Definition: Eigentum ist das umfassende Recht einer Person, über eine Sache frei zu verfügen.
Definition: Übergabe ist die tatsächliche Besitzverschaffung an der Sache.
Definition: Gutgläubig bedeutet, dass keine Kenntnis und keine grobe Fahrlässigkeit bezüglich der fehlenden Berechtigung vorliegt.
A leiht seine Kamera an F; F verkauft die Kamera an K; K erwirbt die Kamera und ist gutgläubig.

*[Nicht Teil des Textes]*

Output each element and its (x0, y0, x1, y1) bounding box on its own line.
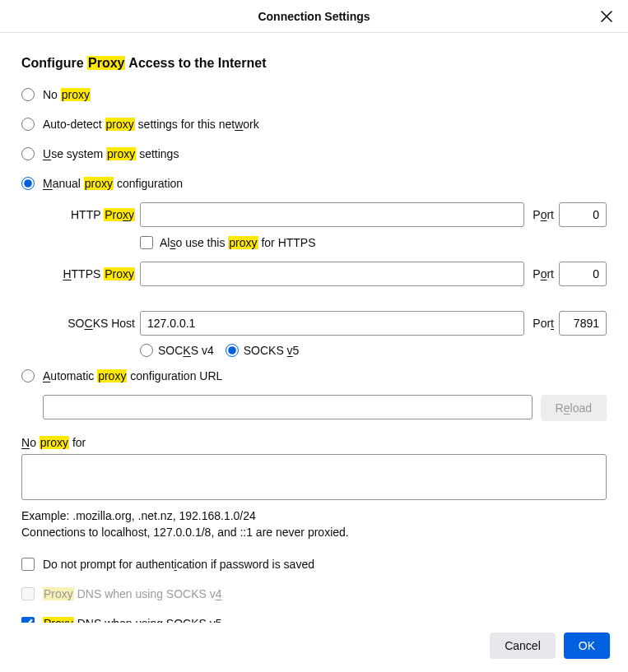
https-proxy-input[interactable] (140, 262, 524, 286)
manual-fields: HTTP Proxy Port Also use this proxy for … (43, 202, 607, 357)
no-prompt-label: Do not prompt for authentication if pass… (43, 557, 314, 572)
radio-no-proxy-row[interactable]: No proxy (21, 87, 607, 102)
http-proxy-input[interactable] (140, 202, 524, 227)
http-port-input[interactable] (559, 202, 607, 227)
https-port-input[interactable] (559, 262, 607, 286)
https-proxy-label: HTTPS Proxy (43, 267, 135, 280)
socks-v5-label: SOCKS v5 (244, 344, 300, 357)
auto-url-row: Reload (43, 395, 607, 421)
radio-auto-url-row[interactable]: Automatic proxy configuration URL (21, 368, 607, 383)
dns-socks4-label: Proxy DNS when using SOCKS v4 (43, 586, 222, 601)
connection-settings-dialog: Connection Settings Configure Proxy Acce… (0, 0, 628, 672)
http-port-label: Port (529, 208, 554, 221)
no-proxy-example1: Example: .mozilla.org, .net.nz, 192.168.… (21, 507, 607, 524)
socks-host-input[interactable] (140, 311, 524, 336)
reload-button[interactable]: Reload (541, 395, 607, 421)
bottom-checks: Do not prompt for authentication if pass… (21, 557, 607, 623)
socks-v4-label: SOCKS v4 (158, 344, 214, 357)
radio-manual[interactable] (21, 177, 35, 190)
socks-port-label: Port (529, 317, 554, 330)
radio-socks-v4[interactable] (140, 344, 153, 357)
no-proxy-example2: Connections to localhost, 127.0.0.1/8, a… (21, 524, 607, 540)
ok-button[interactable]: OK (564, 633, 610, 659)
radio-auto-url[interactable] (21, 369, 35, 382)
radio-auto-detect[interactable] (21, 118, 35, 131)
dialog-content: Configure Proxy Access to the Internet N… (0, 33, 628, 623)
socks-v4-row[interactable]: SOCKS v4 (140, 344, 214, 357)
close-icon (601, 11, 612, 22)
also-use-https-label: Also use this proxy for HTTPS (160, 235, 316, 250)
radio-system-proxy-label: Use system proxy settings (43, 146, 179, 161)
auto-url-input[interactable] (43, 395, 533, 419)
no-proxy-textarea[interactable] (21, 454, 607, 500)
dns-socks5-row[interactable]: Proxy DNS when using SOCKS v5 (21, 616, 607, 623)
radio-auto-detect-row[interactable]: Auto-detect proxy settings for this netw… (21, 117, 607, 132)
http-proxy-label: HTTP Proxy (43, 208, 135, 221)
no-proxy-block: No proxy for Example: .mozilla.org, .net… (21, 436, 607, 540)
dns-socks4-checkbox (21, 587, 35, 600)
socks-v5-row[interactable]: SOCKS v5 (226, 344, 300, 357)
radio-manual-row[interactable]: Manual proxy configuration (21, 176, 607, 191)
radio-system-proxy[interactable] (21, 147, 35, 160)
socks-version-row: SOCKS v4 SOCKS v5 (140, 344, 607, 357)
also-use-https-checkbox[interactable] (140, 236, 153, 249)
socks-port-input[interactable] (559, 311, 607, 336)
no-prompt-checkbox[interactable] (21, 558, 35, 571)
radio-system-proxy-row[interactable]: Use system proxy settings (21, 146, 607, 161)
radio-auto-detect-label: Auto-detect proxy settings for this netw… (43, 117, 259, 132)
also-use-https-row[interactable]: Also use this proxy for HTTPS (140, 235, 607, 250)
radio-auto-url-label: Automatic proxy configuration URL (43, 368, 222, 383)
close-button[interactable] (597, 7, 616, 26)
dns-socks4-row: Proxy DNS when using SOCKS v4 (21, 586, 607, 601)
dialog-title: Connection Settings (258, 10, 370, 23)
cancel-button[interactable]: Cancel (490, 633, 556, 659)
radio-socks-v5[interactable] (226, 344, 239, 357)
dialog-footer: Cancel OK (0, 623, 628, 672)
radio-no-proxy[interactable] (21, 88, 35, 101)
https-port-label: Port (529, 267, 554, 280)
page-heading: Configure Proxy Access to the Internet (21, 56, 607, 71)
no-prompt-row[interactable]: Do not prompt for authentication if pass… (21, 557, 607, 572)
titlebar: Connection Settings (0, 0, 628, 33)
no-proxy-label: No proxy for (21, 436, 607, 449)
dns-socks5-label: Proxy DNS when using SOCKS v5 (43, 616, 222, 623)
socks-host-label: SOCKS Host (43, 317, 135, 330)
radio-manual-label: Manual proxy configuration (43, 176, 183, 191)
radio-no-proxy-label: No proxy (43, 87, 91, 102)
dns-socks5-checkbox[interactable] (21, 617, 35, 623)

K hat das Eigentum an der Kamera erworben (wirksamer gutgläubiger Erwerb nach § 932 BGB). A hat keinen unmittelbaren Anspruch auf Herausgabe, kann aber Schadensersatz gegen F geltend machen.
Hinweis: Diese Tabelle fasst häufige Sachverhalte mit ihrer rechtlichen Einordnung zusammen.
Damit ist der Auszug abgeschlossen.